═══ Exercise input

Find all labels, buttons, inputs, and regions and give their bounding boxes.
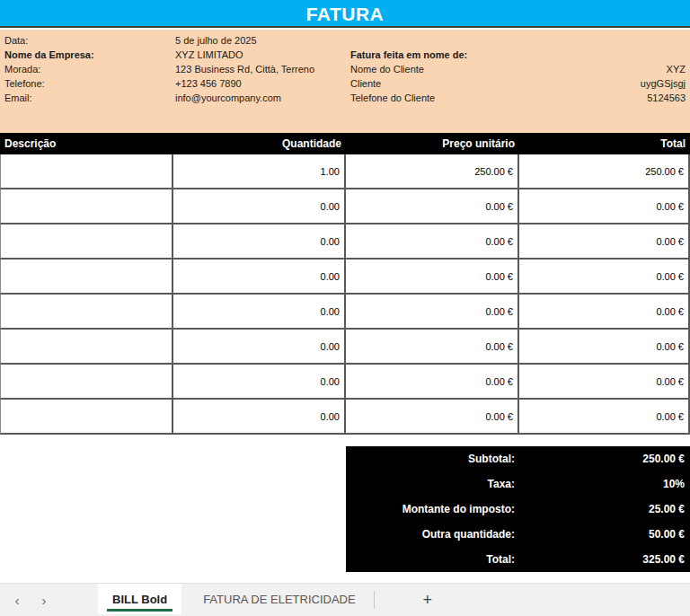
- cell-total[interactable]: 0.00 €: [519, 260, 690, 295]
- cell-quantidade[interactable]: 0.00: [173, 330, 346, 365]
- client-label: Cliente: [350, 76, 381, 91]
- company-name-value[interactable]: XYZ LIMITADO: [175, 48, 243, 62]
- totals-summary-box: Subtotal: 250.00 € Taxa: 10% Montante do…: [346, 446, 690, 572]
- cell-descricao[interactable]: [0, 400, 173, 435]
- cell-total[interactable]: 0.00 €: [519, 295, 690, 330]
- cell-descricao[interactable]: [0, 365, 173, 400]
- grand-total-value[interactable]: 325.00 €: [519, 553, 690, 566]
- table-row: 0.00 0.00 € 0.00 €: [0, 295, 690, 330]
- cell-preco-unitario[interactable]: 0.00 €: [346, 189, 519, 224]
- grand-total-label: Total:: [346, 553, 519, 566]
- other-amount-label: Outra quantidade:: [346, 528, 519, 541]
- cell-quantidade[interactable]: 0.00: [173, 189, 346, 224]
- summary-row-tax-rate: Taxa: 10%: [346, 471, 690, 497]
- cell-preco-unitario[interactable]: 0.00 €: [346, 330, 519, 365]
- date-label: Data:: [4, 33, 175, 48]
- cell-preco-unitario[interactable]: 0.00 €: [346, 224, 519, 260]
- cell-quantidade[interactable]: 0.00: [173, 365, 346, 400]
- summary-row-total: Total: 325.00 €: [346, 547, 690, 572]
- table-row: 0.00 0.00 € 0.00 €: [0, 330, 690, 365]
- cell-descricao[interactable]: [0, 295, 173, 330]
- tab-divider: [374, 591, 375, 609]
- table-row: 0.00 0.00 € 0.00 €: [0, 365, 690, 400]
- header-preco-unitario: Preço unitário: [346, 137, 519, 150]
- cell-total[interactable]: 250.00 €: [519, 154, 690, 189]
- client-phone-value[interactable]: 5124563: [647, 91, 686, 105]
- company-name-label: Nome da Empresa:: [4, 48, 175, 62]
- table-row: 0.00 0.00 € 0.00 €: [0, 224, 690, 260]
- company-row-address: Morada: 123 Business Rd, Città, Terreno: [4, 62, 346, 76]
- cell-preco-unitario[interactable]: 0.00 €: [346, 295, 519, 330]
- cell-descricao[interactable]: [0, 330, 173, 365]
- cell-preco-unitario[interactable]: 0.00 €: [346, 365, 519, 400]
- cell-total[interactable]: 0.00 €: [519, 330, 690, 365]
- cell-descricao[interactable]: [0, 260, 173, 295]
- client-name-label: Nome do Cliente: [350, 62, 424, 76]
- cell-quantidade[interactable]: 1.00: [173, 154, 346, 189]
- cell-total[interactable]: 0.00 €: [519, 365, 690, 400]
- address-value[interactable]: 123 Business Rd, Città, Terreno: [175, 62, 314, 76]
- phone-value[interactable]: +123 456 7890: [175, 76, 242, 91]
- tax-amount-label: Montante do imposto:: [346, 503, 519, 515]
- subtotal-value[interactable]: 250.00 €: [519, 453, 690, 465]
- email-label: Email:: [4, 91, 175, 105]
- client-row-phone: Telefone do Cliente 5124563: [350, 91, 686, 105]
- summary-row-subtotal: Subtotal: 250.00 €: [346, 446, 690, 471]
- line-items-header: Descrição Quantidade Preço unitário Tota…: [0, 133, 690, 154]
- summary-row-other-amount: Outra quantidade: 50.00 €: [346, 522, 690, 547]
- invoice-info-section: Data: 5 de julho de 2025 Nome da Empresa…: [0, 30, 690, 133]
- address-label: Morada:: [4, 62, 175, 76]
- cell-descricao[interactable]: [0, 154, 173, 189]
- cell-total[interactable]: 0.00 €: [519, 189, 690, 224]
- cell-quantidade[interactable]: 0.00: [173, 260, 346, 295]
- email-value[interactable]: info@yourcompany.com: [175, 91, 281, 105]
- header-descricao: Descrição: [0, 137, 173, 150]
- billed-to-heading: Fatura feita em nome de:: [350, 48, 686, 62]
- client-info-block: Fatura feita em nome de: Nome do Cliente…: [350, 48, 686, 105]
- line-items-table: 1.00 250.00 € 250.00 € 0.00 0.00 € 0.00 …: [0, 154, 690, 435]
- date-value[interactable]: 5 de julho de 2025: [175, 33, 257, 48]
- summary-row-tax-amount: Montante do imposto: 25.00 €: [346, 497, 690, 522]
- other-amount-value[interactable]: 50.00 €: [519, 528, 690, 541]
- subtotal-label: Subtotal:: [346, 453, 519, 465]
- company-row-date: Data: 5 de julho de 2025: [4, 33, 346, 48]
- company-info-block: Data: 5 de julho de 2025 Nome da Empresa…: [4, 33, 346, 105]
- cell-descricao[interactable]: [0, 224, 173, 260]
- cell-preco-unitario[interactable]: 0.00 €: [346, 260, 519, 295]
- cell-total[interactable]: 0.00 €: [519, 400, 690, 435]
- cell-quantidade[interactable]: 0.00: [173, 224, 346, 260]
- cell-preco-unitario[interactable]: 250.00 €: [346, 154, 519, 189]
- sheet-tab-bar: ‹ › BILL Bold FATURA DE ELETRICIDADE +: [0, 583, 690, 616]
- invoice-title-band: FATURA: [0, 0, 690, 28]
- invoice-sheet: FATURA Data: 5 de julho de 2025 Nome da …: [0, 0, 690, 616]
- sheet-tab-bill-bold[interactable]: BILL Bold: [98, 584, 181, 614]
- table-row: 1.00 250.00 € 250.00 €: [0, 154, 690, 189]
- tax-rate-label: Taxa:: [346, 478, 519, 490]
- cell-quantidade[interactable]: 0.00: [173, 295, 346, 330]
- cell-total[interactable]: 0.00 €: [519, 224, 690, 260]
- client-name-value[interactable]: XYZ: [667, 62, 686, 76]
- client-row-client: Cliente uygGSjsgj: [350, 76, 686, 91]
- company-row-name: Nome da Empresa: XYZ LIMITADO: [4, 48, 346, 62]
- phone-label: Telefone:: [4, 76, 175, 91]
- company-row-email: Email: info@yourcompany.com: [4, 91, 346, 105]
- cell-preco-unitario[interactable]: 0.00 €: [346, 400, 519, 435]
- cell-quantidade[interactable]: 0.00: [173, 400, 346, 435]
- tax-rate-value[interactable]: 10%: [519, 478, 690, 490]
- prev-sheet-arrow-icon[interactable]: ‹: [4, 584, 31, 616]
- table-row: 0.00 0.00 € 0.00 €: [0, 189, 690, 224]
- add-sheet-button[interactable]: +: [412, 586, 443, 613]
- client-row-name: Nome do Cliente XYZ: [350, 62, 686, 76]
- tax-amount-value[interactable]: 25.00 €: [519, 503, 690, 515]
- client-value[interactable]: uygGSjsgj: [641, 76, 686, 91]
- header-quantidade: Quantidade: [173, 137, 346, 150]
- header-total: Total: [519, 137, 690, 150]
- invoice-title: FATURA: [306, 4, 385, 25]
- sheet-tab-fatura-de-eletricidade[interactable]: FATURA DE ELETRICIDADE: [189, 584, 370, 614]
- cell-descricao[interactable]: [0, 189, 173, 224]
- table-row: 0.00 0.00 € 0.00 €: [0, 400, 690, 435]
- table-row: 0.00 0.00 € 0.00 €: [0, 260, 690, 295]
- client-phone-label: Telefone do Cliente: [350, 91, 435, 105]
- next-sheet-arrow-icon[interactable]: ›: [31, 584, 58, 616]
- company-row-phone: Telefone: +123 456 7890: [4, 76, 346, 91]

══════

# Work item
What the task needs is the material above repeated exactly, pictures excepted.

# Response for this exercise
Find all labels, buttons, inputs, and regions and give their bounding boxes.
- cell-total[interactable]: 0.00 €: [519, 260, 690, 295]
- cell-quantidade[interactable]: 0.00: [173, 330, 346, 365]
- client-label: Cliente: [350, 76, 381, 91]
- company-name-value[interactable]: XYZ LIMITADO: [175, 48, 243, 62]
- totals-summary-box: Subtotal: 250.00 € Taxa: 10% Montante do…: [346, 446, 690, 572]
- cell-descricao[interactable]: [0, 400, 173, 435]
- cell-total[interactable]: 0.00 €: [519, 295, 690, 330]
- cell-descricao[interactable]: [0, 365, 173, 400]
- grand-total-value[interactable]: 325.00 €: [519, 553, 690, 566]
- table-row: 0.00 0.00 € 0.00 €: [0, 295, 690, 330]
- cell-preco-unitario[interactable]: 0.00 €: [346, 189, 519, 224]
- grand-total-label: Total:: [346, 553, 519, 566]
- other-amount-label: Outra quantidade:: [346, 528, 519, 541]
- cell-quantidade[interactable]: 0.00: [173, 189, 346, 224]
- summary-row-tax-rate: Taxa: 10%: [346, 471, 690, 497]
- cell-preco-unitario[interactable]: 0.00 €: [346, 330, 519, 365]
- date-label: Data:: [4, 33, 175, 48]
- cell-preco-unitario[interactable]: 0.00 €: [346, 224, 519, 260]
- cell-quantidade[interactable]: 0.00: [173, 365, 346, 400]
- summary-row-total: Total: 325.00 €: [346, 547, 690, 572]
- table-row: 0.00 0.00 € 0.00 €: [0, 330, 690, 365]
- cell-descricao[interactable]: [0, 295, 173, 330]
- tab-divider: [374, 591, 375, 609]
- table-row: 0.00 0.00 € 0.00 €: [0, 365, 690, 400]
- header-preco-unitario: Preço unitário: [346, 137, 519, 150]
- cell-total[interactable]: 250.00 €: [519, 154, 690, 189]
- client-phone-value[interactable]: 5124563: [647, 91, 686, 105]
- company-name-label: Nome da Empresa:: [4, 48, 175, 62]
- table-row: 0.00 0.00 € 0.00 €: [0, 224, 690, 260]
- company-row-address: Morada: 123 Business Rd, Città, Terreno: [4, 62, 346, 76]
- cell-preco-unitario[interactable]: 0.00 €: [346, 295, 519, 330]
- cell-descricao[interactable]: [0, 330, 173, 365]
- cell-preco-unitario[interactable]: 0.00 €: [346, 365, 519, 400]
- cell-total[interactable]: 0.00 €: [519, 330, 690, 365]
- cell-descricao[interactable]: [0, 260, 173, 295]
- client-name-label: Nome do Cliente: [350, 62, 424, 76]
- cell-quantidade[interactable]: 1.00: [173, 154, 346, 189]
- cell-total[interactable]: 0.00 €: [519, 365, 690, 400]
- address-value[interactable]: 123 Business Rd, Città, Terreno: [175, 62, 314, 76]
- phone-value[interactable]: +123 456 7890: [175, 76, 242, 91]
- tax-amount-label: Montante do imposto:: [346, 503, 519, 515]
- subtotal-value[interactable]: 250.00 €: [519, 453, 690, 465]
- email-label: Email:: [4, 91, 175, 105]
- client-row-phone: Telefone do Cliente 5124563: [350, 91, 686, 105]
- summary-row-subtotal: Subtotal: 250.00 €: [346, 446, 690, 471]
- line-items-header: Descrição Quantidade Preço unitário Tota…: [0, 133, 690, 154]
- summary-row-other-amount: Outra quantidade: 50.00 €: [346, 522, 690, 547]
- invoice-info-section: Data: 5 de julho de 2025 Nome da Empresa…: [0, 30, 690, 133]
- address-label: Morada:: [4, 62, 175, 76]
- cell-descricao[interactable]: [0, 154, 173, 189]
- cell-total[interactable]: 0.00 €: [519, 189, 690, 224]
- cell-quantidade[interactable]: 0.00: [173, 260, 346, 295]
- email-value[interactable]: info@yourcompany.com: [175, 91, 281, 105]
- header-descricao: Descrição: [0, 137, 173, 150]
- billed-to-heading: Fatura feita em nome de:: [350, 48, 686, 62]
- client-info-block: Fatura feita em nome de: Nome do Cliente…: [350, 48, 686, 105]
- line-items-table: 1.00 250.00 € 250.00 € 0.00 0.00 € 0.00 …: [0, 154, 690, 435]
- date-value[interactable]: 5 de julho de 2025: [175, 33, 257, 48]
- summary-row-tax-amount: Montante do imposto: 25.00 €: [346, 497, 690, 522]
- other-amount-value[interactable]: 50.00 €: [519, 528, 690, 541]
- subtotal-label: Subtotal:: [346, 453, 519, 465]
- company-row-date: Data: 5 de julho de 2025: [4, 33, 346, 48]
- company-info-block: Data: 5 de julho de 2025 Nome da Empresa…: [4, 33, 346, 105]
- cell-descricao[interactable]: [0, 224, 173, 260]
- cell-preco-unitario[interactable]: 0.00 €: [346, 260, 519, 295]
- cell-total[interactable]: 0.00 €: [519, 400, 690, 435]
- cell-quantidade[interactable]: 0.00: [173, 224, 346, 260]
- cell-preco-unitario[interactable]: 250.00 €: [346, 154, 519, 189]
- sheet-tab-bar: ‹ › BILL Bold FATURA DE ELETRICIDADE +: [0, 583, 690, 616]
- invoice-title-band: FATURA: [0, 0, 690, 28]
- invoice-sheet: FATURA Data: 5 de julho de 2025 Nome da …: [0, 0, 690, 616]
- sheet-tab-bill-bold[interactable]: BILL Bold: [98, 584, 181, 614]
- table-row: 1.00 250.00 € 250.00 €: [0, 154, 690, 189]
- tax-rate-label: Taxa:: [346, 478, 519, 490]
- cell-quantidade[interactable]: 0.00: [173, 295, 346, 330]
- cell-total[interactable]: 0.00 €: [519, 224, 690, 260]
- client-name-value[interactable]: XYZ: [667, 62, 686, 76]
- client-row-client: Cliente uygGSjsgj: [350, 76, 686, 91]
- company-row-name: Nome da Empresa: XYZ LIMITADO: [4, 48, 346, 62]
- phone-label: Telefone:: [4, 76, 175, 91]
- company-row-email: Email: info@yourcompany.com: [4, 91, 346, 105]
- cell-preco-unitario[interactable]: 0.00 €: [346, 400, 519, 435]
- cell-quantidade[interactable]: 0.00: [173, 400, 346, 435]
- tax-rate-value[interactable]: 10%: [519, 478, 690, 490]
- prev-sheet-arrow-icon[interactable]: ‹: [4, 584, 31, 616]
- table-row: 0.00 0.00 € 0.00 €: [0, 189, 690, 224]
- add-sheet-button[interactable]: +: [412, 586, 443, 613]
- client-row-name: Nome do Cliente XYZ: [350, 62, 686, 76]
- tax-amount-value[interactable]: 25.00 €: [519, 503, 690, 515]
- client-value[interactable]: uygGSjsgj: [641, 76, 686, 91]
- header-quantidade: Quantidade: [173, 137, 346, 150]
- header-total: Total: [519, 137, 690, 150]
- invoice-title: FATURA: [306, 4, 385, 25]
- sheet-tab-fatura-de-eletricidade[interactable]: FATURA DE ELETRICIDADE: [189, 584, 370, 614]
- cell-descricao[interactable]: [0, 189, 173, 224]
- table-row: 0.00 0.00 € 0.00 €: [0, 400, 690, 435]
- table-row: 0.00 0.00 € 0.00 €: [0, 260, 690, 295]
- client-phone-label: Telefone do Cliente: [350, 91, 435, 105]
- next-sheet-arrow-icon[interactable]: ›: [31, 584, 58, 616]
- company-row-phone: Telefone: +123 456 7890: [4, 76, 346, 91]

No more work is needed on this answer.